I'd like to say something about the concept of justice in general.
The biblical line we have in the current bible is 'An eye for an eye, and a tooth for a tooth'.
In the Qur'an it says 'An eye for an eye, and a tooth for a tooth, and the instigator is the guilty party.'
There is an important qualifier in that last condition. It speaks of the relationship between the victim and the offender. The offender is to be punished by the victim in a way that is proportionate to the offense. The victim is the one who has the personal right to retribution. As the instigator is the guilty party, and not the retaliator, the offender cannot seek retribution from the victim after they have taken the punishment, as retaliation is not instigation, and so there is no guilt placed on the victim. This means that by that law, there cannot be back and forth revenge attacks.
That's not to say that back and forth retribution won't occur. Only that it is not Just according to the law.
Some people say that to return in kind makes you just as 'bad' as the original offender, as you are doing the same thing. For example, if a person breaks my arm and I respond by breaking that person's arm, then I would be labeled as being just as guilty with this line of thinking, on the basis that I have committed the same foul act.
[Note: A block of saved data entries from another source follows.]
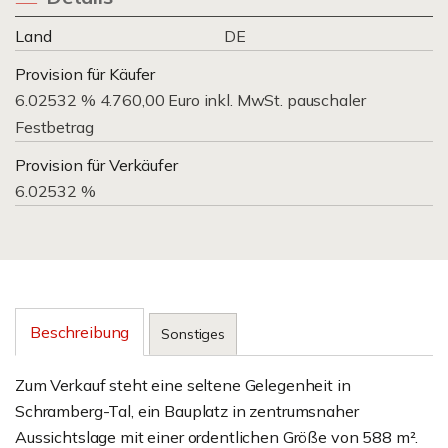
Land
DE
Provision für Käufer
6.02532 % 4.760,00 Euro inkl. MwSt. pauschaler
Festbetrag
Provision für Verkäufer
6.02532 %
Beschreibung
Sonstiges
Zum Verkauf steht eine seltene Gelegenheit in
Schramberg-Tal, ein Bauplatz in zentrumsnaher
Aussichtslage mit einer ordentlichen Größe von 588 m².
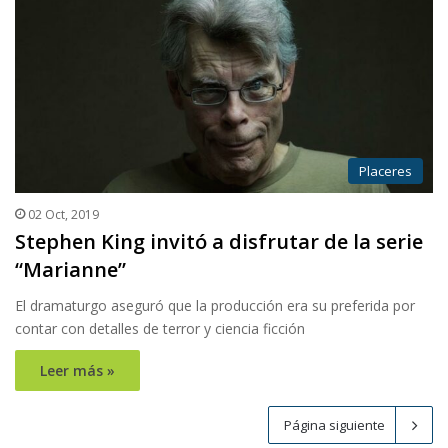
Placeres
02 Oct, 2019
Stephen King invitó a disfrutar de la serie
“Marianne”
El dramaturgo aseguró que la producción era su preferida por
contar con detalles de terror y ciencia ficción
Leer más »
Página siguiente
This is saying something illogical. The error here is in equating instigation with retaliation. In this example, if I had not first had my arm broken, then I would not have broken the offenders arm in turn. And so the first act is one of instigation, while the second act is one of retaliation, meaning that they are not equal, and so no guilt can be placed on the victim. If you were to have a short and general definition of injustice, it would be something along the lines of 'To treat equally that which is not equal.'
The victim is the one who has the personal right to retribution. Meaning, that if someone breaks my arm, unrelated Jason from the neighbouring suburb does not have the right to break the arm of the offender. In general, no unrelated person has the right to enact the punishment. In the case of murder, the next of kin has the right to take the life of the offender, without due cause for counter-retribution by the next of kin of the original offender.
I have heard some people misinterpret the 'eye for an eye' analogy in this case, by saying: 'You killed my brother, and so I kill your brother.' This is obviously wrong, as the punishment targets the offender for reasons of the offense.
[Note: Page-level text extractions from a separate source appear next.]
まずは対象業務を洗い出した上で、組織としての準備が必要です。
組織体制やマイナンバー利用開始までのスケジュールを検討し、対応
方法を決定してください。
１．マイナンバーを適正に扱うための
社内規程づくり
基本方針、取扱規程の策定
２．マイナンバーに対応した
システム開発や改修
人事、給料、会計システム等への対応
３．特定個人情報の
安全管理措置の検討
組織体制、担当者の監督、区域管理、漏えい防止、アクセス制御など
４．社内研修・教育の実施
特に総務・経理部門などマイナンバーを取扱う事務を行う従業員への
The bible also says 'Let he who is without sin cast the first stone.'
Taken in context, what this means is that no imperfect human being has the right to administer biblical justice in any case that does not personally pertain to them. It does not mean that a person is disallowed from taking their rights.
The biggest problem with a person enacting their retributive rights is the justification process. A person must justify the guilt of the alleged offender to themselves without a shadow of a doubt through evidence and eye-witness accounting. Often times people will act on mere suspicions and heresay. If the person cannot soundly make this justification, then retribution is unjust, even if the alleged offender is actually guilty.
Normally this type of investigating requires a combination of highly skilled and expertly equipped people. But even these people and this equipment make plenty of mistakes. Only an omniscient being could possibly always be completely accurate in all judgements and know the exact details of all events ever, as well as all intentions behind all actions.
The point of all this is that the courts cannot administer justice because the entire process of investigating and judging is subject to errors at every step of the way. So, there should be no judicial body called the 'Justice System'. Also, individuals cannot always take their retribution in a Just manner, as they cannot always justify their judgement, even though they are directly involved and as such would be privvy and closer to the events.
Neither can the courts allow personal retribution, as to enforce it and prevent unjust counter-retribution, the courts would first have to justify the original retribution, which they cannot actually do.
I didn't even get into how a person is supposed to accurately calculate the exact and Just punishment for every case. As actions are measured by intention, it basically means that one would have to be a mind reader in order to know what is truly deserved.
Government, police and courts are necessary to keep civilization civil, but they are not nearly about being Just. 'The Justice System' should be renamed to something like 'The Civil Order System'. Don't look to justice from human people, as even the ones who would whole-heartedly adhere to it are not always able to know it and enact it.
So, if you believe in God, and you believe that God is Just, then you must be of the belief that everyone always gets exactly what they deserve, as otherwise God would not be Just. This should be quite a comfort in the face of so many unjust actions by people in the world.
Otherwise, we will never be a Just people as human beings, as long as we ever occupy this world.